(DATA EXTRACTS Opens)

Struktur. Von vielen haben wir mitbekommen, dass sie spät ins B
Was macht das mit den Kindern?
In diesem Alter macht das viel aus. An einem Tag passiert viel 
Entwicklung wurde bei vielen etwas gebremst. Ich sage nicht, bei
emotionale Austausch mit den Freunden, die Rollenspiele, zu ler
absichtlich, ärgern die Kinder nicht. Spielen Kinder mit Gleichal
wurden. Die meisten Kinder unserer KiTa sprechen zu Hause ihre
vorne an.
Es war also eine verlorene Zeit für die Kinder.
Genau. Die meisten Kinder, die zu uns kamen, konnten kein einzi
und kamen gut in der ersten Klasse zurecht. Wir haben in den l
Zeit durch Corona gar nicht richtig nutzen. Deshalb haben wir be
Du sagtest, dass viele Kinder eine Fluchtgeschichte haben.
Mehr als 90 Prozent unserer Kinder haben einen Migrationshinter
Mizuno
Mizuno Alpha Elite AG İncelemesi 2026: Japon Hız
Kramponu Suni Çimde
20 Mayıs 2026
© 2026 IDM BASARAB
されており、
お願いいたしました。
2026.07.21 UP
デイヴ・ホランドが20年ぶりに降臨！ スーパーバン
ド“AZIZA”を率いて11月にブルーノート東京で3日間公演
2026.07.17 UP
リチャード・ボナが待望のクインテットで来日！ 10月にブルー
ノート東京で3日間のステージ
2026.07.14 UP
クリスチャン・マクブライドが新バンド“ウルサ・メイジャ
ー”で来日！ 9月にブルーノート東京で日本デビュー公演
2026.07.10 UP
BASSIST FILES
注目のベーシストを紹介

(DATA EXTRACTS Closes)
(DATA EXTRACTS Opens)

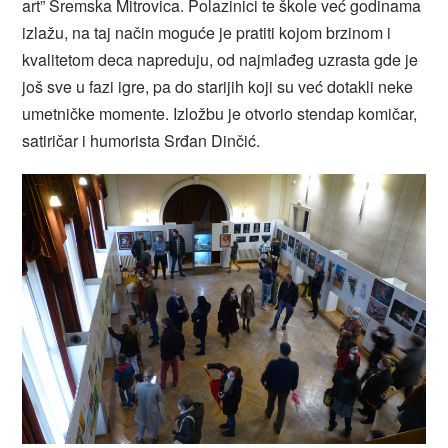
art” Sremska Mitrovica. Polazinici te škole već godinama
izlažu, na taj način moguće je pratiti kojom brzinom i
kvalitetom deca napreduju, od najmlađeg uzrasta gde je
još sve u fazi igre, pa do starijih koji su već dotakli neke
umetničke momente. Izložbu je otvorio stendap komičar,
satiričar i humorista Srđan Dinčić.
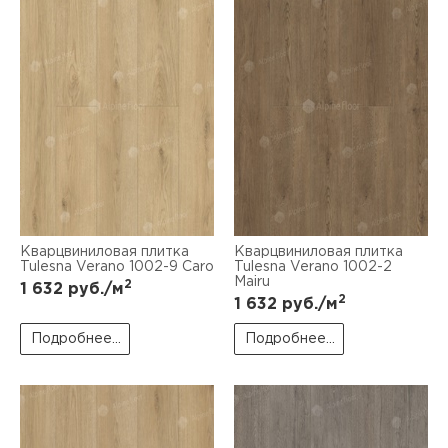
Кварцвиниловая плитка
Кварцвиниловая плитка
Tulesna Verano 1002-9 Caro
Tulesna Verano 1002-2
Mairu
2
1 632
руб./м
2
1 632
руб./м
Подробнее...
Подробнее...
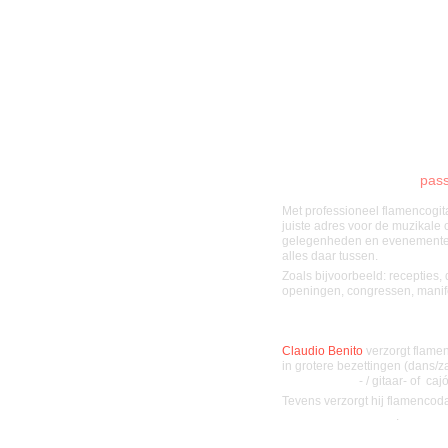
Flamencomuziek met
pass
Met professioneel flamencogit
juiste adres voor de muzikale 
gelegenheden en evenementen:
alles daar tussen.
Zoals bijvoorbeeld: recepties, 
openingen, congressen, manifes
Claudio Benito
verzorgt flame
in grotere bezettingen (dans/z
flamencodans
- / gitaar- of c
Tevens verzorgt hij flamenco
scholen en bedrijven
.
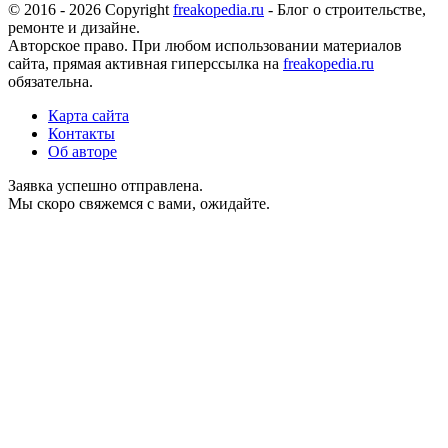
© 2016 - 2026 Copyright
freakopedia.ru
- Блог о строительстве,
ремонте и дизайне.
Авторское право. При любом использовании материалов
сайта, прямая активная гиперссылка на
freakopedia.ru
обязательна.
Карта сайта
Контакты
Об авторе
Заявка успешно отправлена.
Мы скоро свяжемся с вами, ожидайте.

(DATA EXTRACTS Closes)
(DATA EXTRACTS Opens)

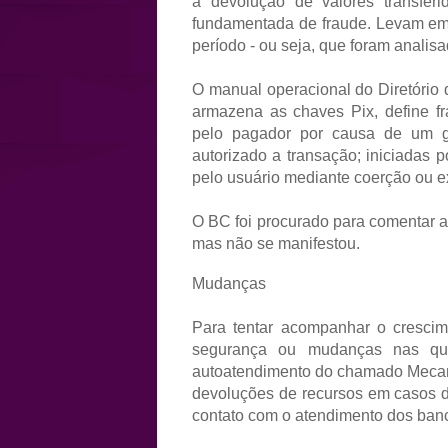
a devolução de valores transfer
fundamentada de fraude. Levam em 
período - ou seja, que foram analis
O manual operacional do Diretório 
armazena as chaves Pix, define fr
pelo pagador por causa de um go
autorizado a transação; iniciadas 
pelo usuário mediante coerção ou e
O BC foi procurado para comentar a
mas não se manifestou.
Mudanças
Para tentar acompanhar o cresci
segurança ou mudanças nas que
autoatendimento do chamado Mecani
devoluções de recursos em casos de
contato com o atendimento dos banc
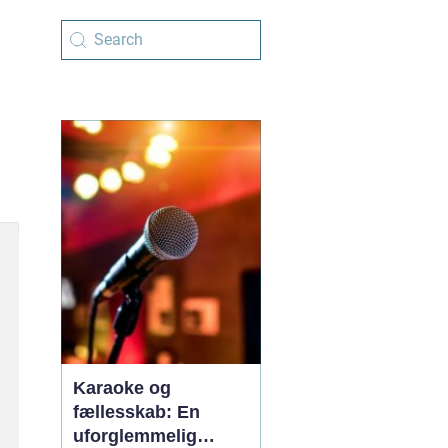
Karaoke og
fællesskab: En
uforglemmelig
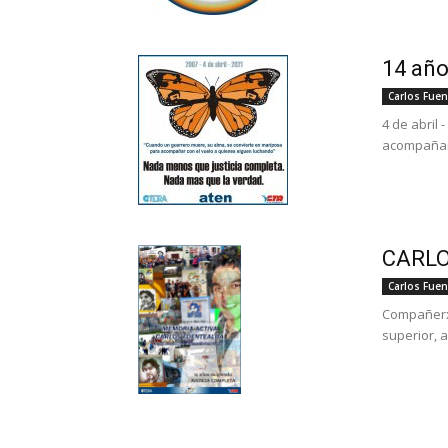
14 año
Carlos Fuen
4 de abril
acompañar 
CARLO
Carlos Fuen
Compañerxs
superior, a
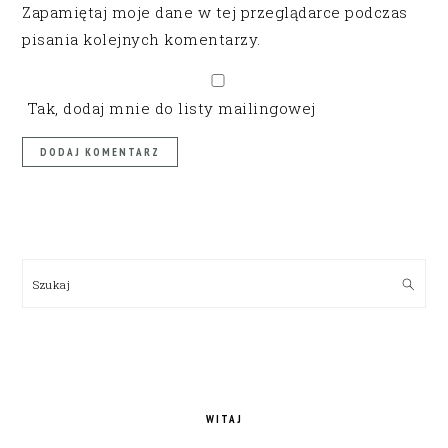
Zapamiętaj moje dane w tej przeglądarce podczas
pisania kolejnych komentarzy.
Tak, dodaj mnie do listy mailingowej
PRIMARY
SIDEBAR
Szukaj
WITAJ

(DATA EXTRACTS Closes)

(ASSIGNED TASK): Go through the entries above and copy every line containing "pelo".

(REPLY):
pelo pagador por causa de um go
pelo usuário mediante coerção ou e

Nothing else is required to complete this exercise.